The opportunity comes courtesy of Pittsburgh City of Learning, which is working with major community partners to provide more than a hundred different, mostly free, summer programs to about 5,000 learners. And digital badges play a big part.

“I think what’s really exciting is that as we all know there’s kind of this lack of meaningful ways of showcasing what students have learned, particularly in out-of-school time,” said Cathy Lewis Long, the executive director of the Sprout Fund, the nonprofit anchoring Pittsburgh City of Learning. “We see badges as a great tool for recognizing student achievement and in terms of the competencies that a student has, not just how they performed on a test.”

Currently, the organization is working on three major programs: A county-run summer youth employment program, called Learn and Earn; the mixed academic and digital literacy program, Summer Dreamers Academy, led by Pittsburgh Public Schools; and a summer reading program for students in grades 6-12 organized by the Carnegie Library of Pittsburgh.

Next page: Badges are a community effort

For the Learn and Earn program, City of Learning works with the county and a workforce investment group to identify so-called “badgeable moments” — experiences in students’ jobs that show they are learning real career-readiness or vocation-specific skills.

Additionally, City of Learning is partnering with more than 40 different youth-serving organizations to help develop badges for programs, like one from the nonprofit Student Conservation Association, which engages kids in building trails and pop-up playgrounds in disadvantaged communities.

“The badging moment there is looking at on-the-job safety, trail building skills, and conservation knowledge,” said Lewis Long.

A digital badge is basically a graphic icon awarded to a learner, which is a sort of real-world equivalent to course credit. When learners complete an internship or can prove they know a skill, they’re awarded a badge that they can display on their online portfolio or add to their C.V. To develop the badges, City of Learning embarked on a collaborative, community-led effort over a six month period with input from more than 100 educators (“using a broad definition of the term,” Lewis Long said). The effort produced several competencies, or the skills, knowledge, dispositions, and focus areas that they would ultimately concentrate on.

“Those competencies really became the basis by which educators can develop badges,” Lewis Long said. “We have a whole series of training and workshops to help educators build the badges. The badges belong to the organizations that are issuing them, but we help facilitate that badge design.”

City of Learning focuses mainly on STEAM-related programs — that’s STEM with the arts — and tries to build badging opportunities around skills that are hot in the city’s tech scene, and thus likely to turn into jobs for participating students down the line (think robotics, media creation, and coding). A set of career-readiness competencies, which zero in on 21st century skills like collaboration and critique, round out their offerings.

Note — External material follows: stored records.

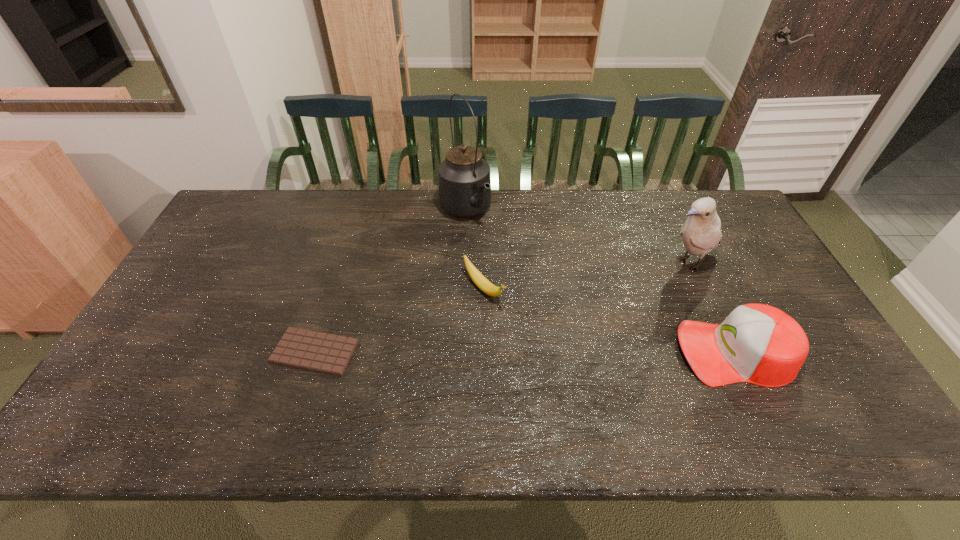 Identify the location of free region at the far left corner of the desktop. (241, 224).

Identify the location of empty location between the banana and the farthest object. The width and height of the screenshot is (960, 540). (474, 250).

Where is `empty space that is in between the tallest object and the baseball cap`? Image resolution: width=960 pixels, height=540 pixels. empty space that is in between the tallest object and the baseball cap is located at coordinates (600, 281).

At what (x,y) coordinates should I click in order to perform the action: click on vacant space in between the tallest object and the banana. Please return your answer as a coordinate pair (x, y). Looking at the image, I should click on (474, 250).

The width and height of the screenshot is (960, 540). Find the location of `vacant space that's between the kettle and the leftmost object`. vacant space that's between the kettle and the leftmost object is located at coordinates (390, 281).

Where is `vacant area that lies between the kettle and the fourth shortest object`? vacant area that lies between the kettle and the fourth shortest object is located at coordinates (x=576, y=237).

Identify the location of free space between the leftmost object and the second tallest object. The height and width of the screenshot is (540, 960). [501, 307].

Where is `vacant area that lies between the banana and the shortest object`? vacant area that lies between the banana and the shortest object is located at coordinates (399, 320).

Find the location of a particular element. free space between the banana and the baseball cap is located at coordinates (610, 321).

Image resolution: width=960 pixels, height=540 pixels. What are the coordinates of `free space that is in between the banana and the bird` in the screenshot? It's located at (586, 276).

The potential advantage for future job (and college admission) seekers is one of the big underlying pushes of the initiative — perhaps better summed up as the belief that badges representing real-world experiences and skills can, and should, augment the traditional C.V. and become an accepted currency among employers and colleges.

“We believe that badges can be a powerful tool for future job seekers and for employers who are looking for talented employees, and provide that new mechanism that showcase things like career readiness,” Lewis Long said. “I think with the audacious goal of ending the ‘tyranny of the degree.’”

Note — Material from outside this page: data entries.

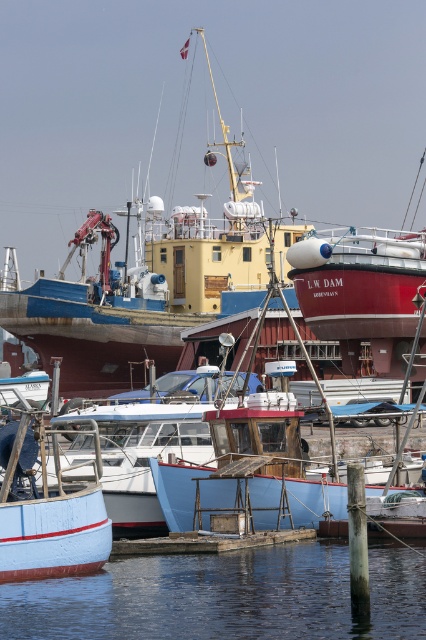 You are a crane operator on the yellow matte ship at center. You need to lower a heavy crate into the transparent water at lower center. Can you safely lower it without hitting the ship?

The yellow matte ship at center is much taller than the transparent water at lower center, so lowering the crate into the transparent water at lower center would require careful maneuvering to avoid the ship itself. However, since the ship is taller, there might be sufficient vertical clearance if the water is deep enough. Check the water depth before proceeding.

You are a harbor worker who needs to secure a large cargo container onto the yellow matte ship at center. Considering the size of the ship and the transparent water at lower center, will there be enough space on the ship to accommodate the container?

The yellow matte ship at center has a larger size compared to transparent water at lower center, so there should be sufficient space to accommodate the cargo container on the ship.

You are standing on the pier and want to board the yellow matte ship at center. If your walking speed is 3 feet per second, how many seconds will it take you to reach the ship?

The yellow matte ship at center is 405.02 feet away from the viewer. At a walking speed of 3 feet per second, it would take approximately 135 seconds to reach the ship.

Ambitiously, City of Learning has already begun to tackle the challenge. In Pittsburgh, they’ve convened business leaders and workforce development groups together with local employers to sell them on the idea of digital badging. Nationally, they’re working with companies like Bank of America and Best Buy. And recently, Chicago’s DePaul University began accepting badges from the Digital Youth Network in its computer science department and digital media school of design.

The summer programs themselves — often run by nonprofits such as museums or learning camps — don’t need much convincing, as they sometimes struggle to provide learners with traditional types of credit they can use. Getting school districts onboard, even in Pittsburgh, is “a harder nut to crack,” Lewis Long said, but she points to the summer programs as a solid way to introduce district leaders to the concept and open the door for possible future collaborations.

“Learning is not stopping for a young person because the summer started and the bell ended. There just hasn’t been a kind of rubric to both assess as well as recognize that learning,” Lewis Long said. “I don’t think [badging] is limited to the summer, but I think it’s a great place for communities to begin.”